An easy and informative way to save captured data quickly is to just take a screenshot of the appropriate output.
So far, I did not pay attention to nanovna.py. Playing around with this script I noticed that it is possible to grab screenshots from the NanoVNA over USB (nanovna.py -C screenshot.png), without entering USB measurement mode (where the display turns black, and buttons and touchscreen are disabled).
This looks interesting. I don't do Python, but I just tried downloading it on my Windows 10 machine. Following the Readme.md file, I did the pip3 install -r requirements.txt. So far so good. upgraded pip because it suggested so. When I try the first example "nanovna.py -p" I get:
C:\nanoVNA\python>nanovna.py -p
Traceback (most recent call last):
File "C:\nanoVNA\python\nanovna.py", line 2, in <module>
import serial, tty
File "C:\Users\TD\AppData\Local\Programs\Python\Python39\lib\tty.py", line 5, in <module>
from termios import *
ModuleNotFoundError: No module named 'termios'
I assume it's because I'm not in linux, and the "tty" isn't associated with my COM port. Or is it because I needed to install another module (termios)? Perused the nanovna.py file, but it's not obvious how to edit this for a Windows COM port. Maybe I need to edit the VIDPIDs? Looks like it's supposed to find the COM port automatically.

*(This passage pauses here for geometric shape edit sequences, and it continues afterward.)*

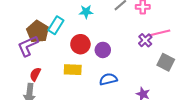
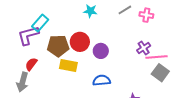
cyan rectangle: (56, 25) -> (40, 23), moved
brown pentagon: (38, 32) -> (58, 46), moved, turned 30
pink line: (159, 33) -> (156, 57), moved

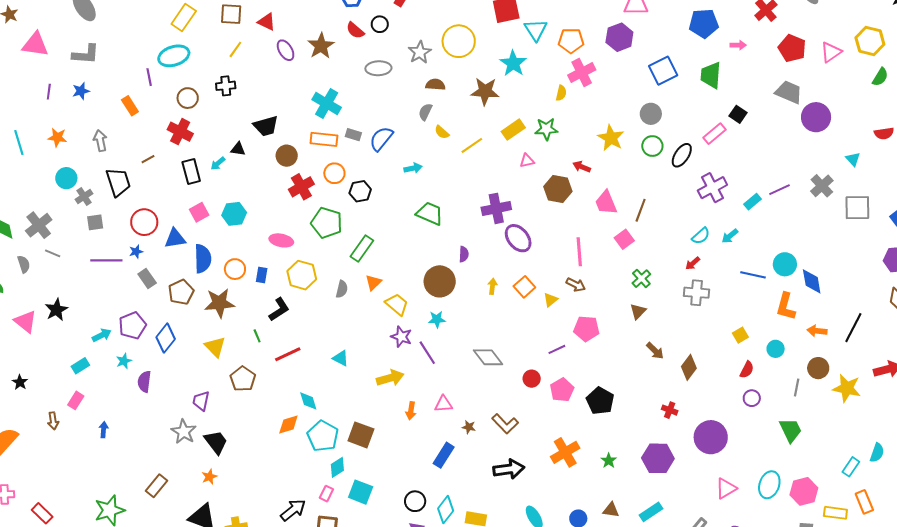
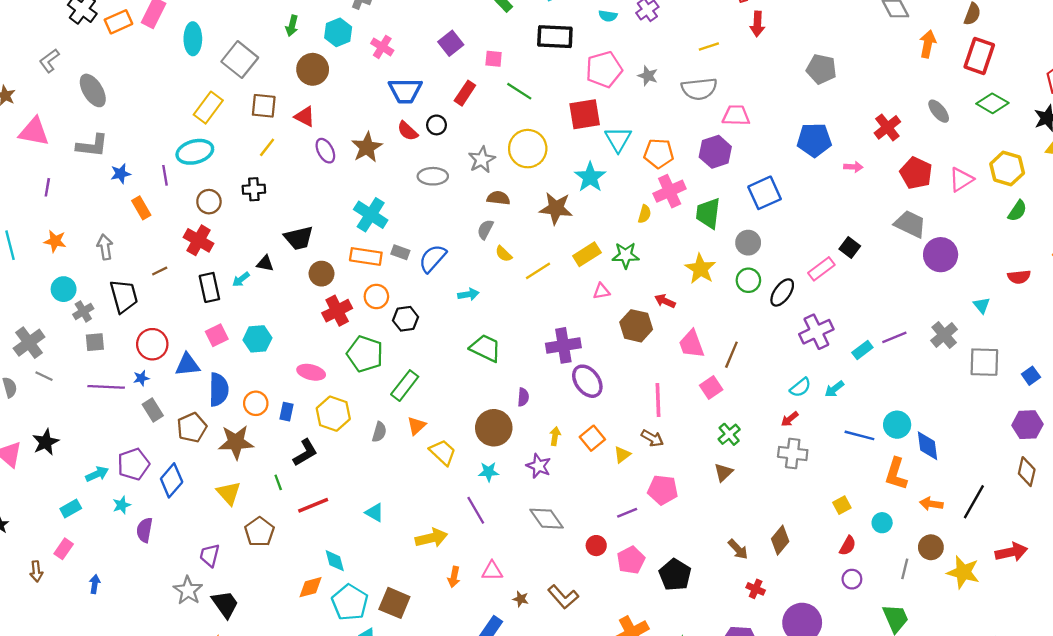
green trapezoid: (711, 75) -> (708, 213), moved
blue star: (81, 91) -> (121, 174), moved
purple star: (401, 337) -> (539, 466), moved
brown arrow: (655, 351) -> (738, 549), moved

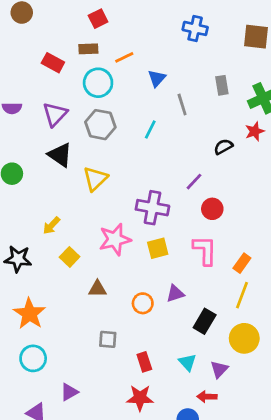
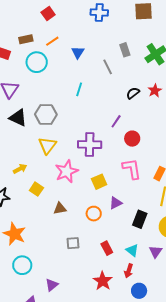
red square: (98, 19) -> (48, 13), moved
gray line: (182, 104) -> (108, 67), moved
gray hexagon: (100, 125) -> (46, 114), moved
red star: (255, 131) -> (155, 91), moved
yellow triangle: (95, 179) -> (47, 145), moved
yellow arrow: (51, 226) -> (20, 169), turned -152
yellow square: (158, 248) -> (99, 182), moved
red rectangle: (144, 362) -> (107, 248), moved
red arrow: (207, 397) -> (129, 271), moved, turned -64
red star: (140, 398) -> (103, 281), turned -30

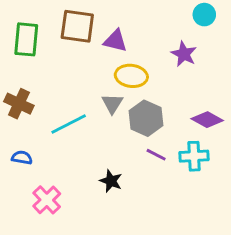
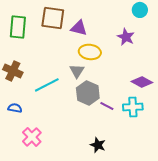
gray hexagon: (146, 118) -> (88, 93), moved
black star: (111, 181) -> (98, 145), moved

When one of my kids had a python class in school a few years ago, I got the book and thought I'd learn along with him. I realized that I'd rather gnaw my arm off than use python (no offense to anyone here who likes python).
The image capture code has:
self.serial.write([0x20, 0xee, 0x00])
meta = self.serial.read(2 + 2 + 1)
which is writing 0 to register ee, which I don't see specified in the User Manual. The read (0x20) command isn't supposed to return anything, so I don't know what the self.serial.read(2+2+1) is supposed to be doing.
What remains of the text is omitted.